American judoka (born 1964)

Grace Jividen (born June 12, 1964) is a retired American judoka who competed in the 1992 Summer Olympics.

==Early life==
Jividen was born in Buffalo, New York and grew up in Dayton, Ohio. She began practicing judo at the age of three. As a child, she remembers watching her two older brothers compete and had a desire to compete as well.

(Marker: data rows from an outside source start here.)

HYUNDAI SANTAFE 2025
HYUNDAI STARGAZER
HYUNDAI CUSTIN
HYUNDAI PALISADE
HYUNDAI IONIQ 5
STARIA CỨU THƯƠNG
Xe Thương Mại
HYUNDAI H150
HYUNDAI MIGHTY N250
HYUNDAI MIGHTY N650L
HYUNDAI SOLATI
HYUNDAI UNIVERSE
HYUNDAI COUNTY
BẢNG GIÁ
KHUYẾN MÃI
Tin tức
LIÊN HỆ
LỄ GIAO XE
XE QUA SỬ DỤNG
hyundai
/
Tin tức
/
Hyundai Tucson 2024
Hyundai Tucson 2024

Jividen attended Webster University, M.A.1991, where she obtained a degree in Procurement & Logistics Management.

==Competition==
Jividen first competed at a national level in 1978. She made the US National Team in 1981 at the US Olympic Festival, where she received a bronze medal. She would go on to compete in the 1992 Summer Olympics, the first year female judoka were awarded medals. She tied for 7th place with Laura Martinel. Jividen was also an alternate in the 1996, 2000, and 2004 Olympics.

==Personal life==
Jividen resides in Littleton, Colorado, where she owns and operates Gracie Judo Club. The club teaches both children and adults, and focuses specifically on physical development, character development, competition techniques, and self-defense.